Вазген засмеялся. Он не стал посвящать „смотрящего“ в детали его разговора с заместителем начальника колонии. А самая важная деталь разговора была в том, что Вазген, отправляясь на „разборку“ с „кумом“, взял с собой миниатюрный магнитофон с крошечным микрофоном и записал всю беседу с заместителем начальника исправительно-трудового учреждения строгого режима.
– Я уже принял решение! – важно и надменно заявил „князь“ Вазген. – Пороховая бочка рванет и разнесет здесь все. Слава о нас пойдет гулять по всем пересылкам, тюрьмам и лагерям. А Дарзиньша уберем, возьмем зону в свои руки. Я гарантирую.
– Подумай еще раз, „князь“! – взмолился „смотрящий“. – Часто бунт провоцирует само начальство, чтобы „намотать“ лишние сроки вставшим поперек глотки администрации зекам. Помню, как администрация, чтобы спровоцировать бунт, подбросила заключенным наркотики и тут же нашла их. Авторитетов убрали в БУР. В ответ братва вычислила и зарезала „суку“, который подбросил наркоту. Кровь вызвала еще большую кровь. Бунт страшно подавили, несколько десятков человек погибло, всех авторитетов разослали по „особнякам“, а зона стала образцово „красной“.
– Я решил! – повторил Вазген. – Мне держать ответ.
– Устроим „хипеж“ или настоящий бунт? – спросил „смотрящий“.
– Бунт с поджогами, с разрушениями, – загорелся Вазген, – со взятием БУРа.
– Резать будем только „сук“? – спросил „смотрящий“.
– „Погасим“ всех, кого застанем в БУРе и в „крикушнике“, – уточнил Вазген.
– „Крикушник“ приступом не взять! – засомневался „смотрящий“.
– Нам откроют двери! – страшно улыбнулся Вазген. – В БУРе возьмем оружие. А в „крикушнике“ заложников. И потребуем волю! Погуляем!
– А пулеметы на вышках? – напомнил „смотрящий“.
– Заставим „кума“ поработать! – успокоил Вазген. – Он у нас в руках.
– „Мужиков“ так просто не поднять! – напомнил „смотрящий“. – С одними блатными мы не справимся. А чтобы поднять „мужиков“, – продолжил „смотрящий“, – нужен повод…
– Повод будет! – прервал его Вазген. – Мы его сами создадим. Сколько человек осталось в живых из компании Пана? – спросил он, будто бы сам не знал.
Но ему было важно привлечь к подготовке бунта „смотрящего“, чтобы он не послал записку на все этапы для передачи воровской сходке, криминального верховного совета преступного мира.
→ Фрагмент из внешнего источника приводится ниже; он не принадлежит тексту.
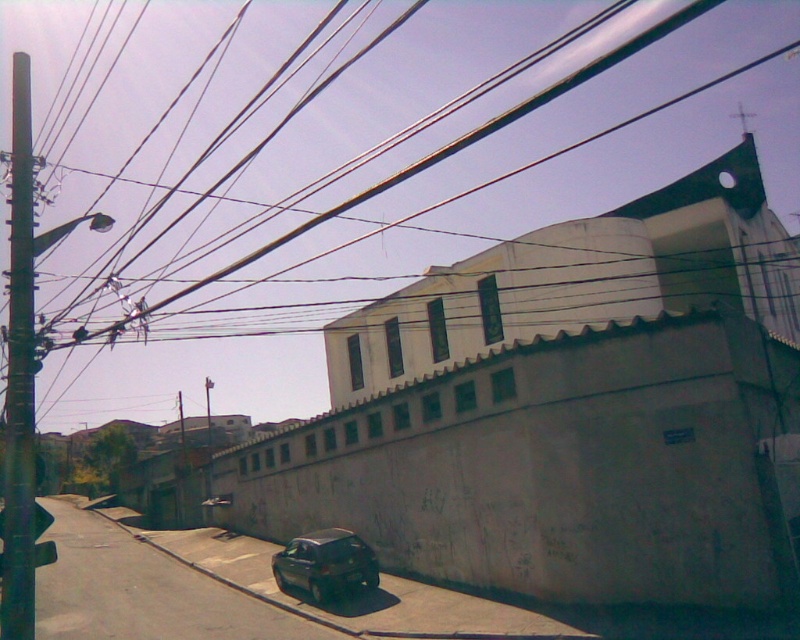 Question: Is metallic gray pole at left further to the viewer compared to dark gray matte car at lower center?

Choices:
 (A) no
 (B) yes

Answer: (A)

Question: Can you confirm if metallic gray pole at left is positioned to the right of dark gray matte car at lower center?

Choices:
 (A) yes
 (B) no

Answer: (B)

Question: Is metallic gray pole at left bigger than dark gray matte car at lower center?

Choices:
 (A) yes
 (B) no

Answer: (A)

Question: Among these objects, which one is farthest from the camera?

Choices:
 (A) dark gray matte car at lower center
 (B) metallic gray pole at left

Answer: (A)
Вазген знал, что его влияние в преступном мире среди „воров в законе“ пошатнулось из-за убийства, правда, недоказанного, подельника, которого он убрал из-за приличной суммы в долларах. И ему было нужно, „кровь из носа“, восстановить любыми путями свой пошатнувшийся авторитет.
А для этого лучше бунта, успешного бунта, ничего не придумаешь.
– Студент и Хрупкий остались! – недоуменно сказал „смотрящий“. – Ты думаешь, что убийца кого-нибудь зарежет опять?
– Мы сами поможем ему! – усмехнулся Вазген. – А перед этим приложим все силы, чтобы уверить „мужиков“, что „хозяин“ дал команду „мочить“ всех без разбора. Хрупкий – „мужик“. И они поверят, что после авторитетов и приблатненных дошла очередь и до „мужиков“. Остается: либо ждать, как бараны, когда подойдет твоя очередь быть зарезанным, либо бунтовать, требуя остановить беспредел со стороны администрации.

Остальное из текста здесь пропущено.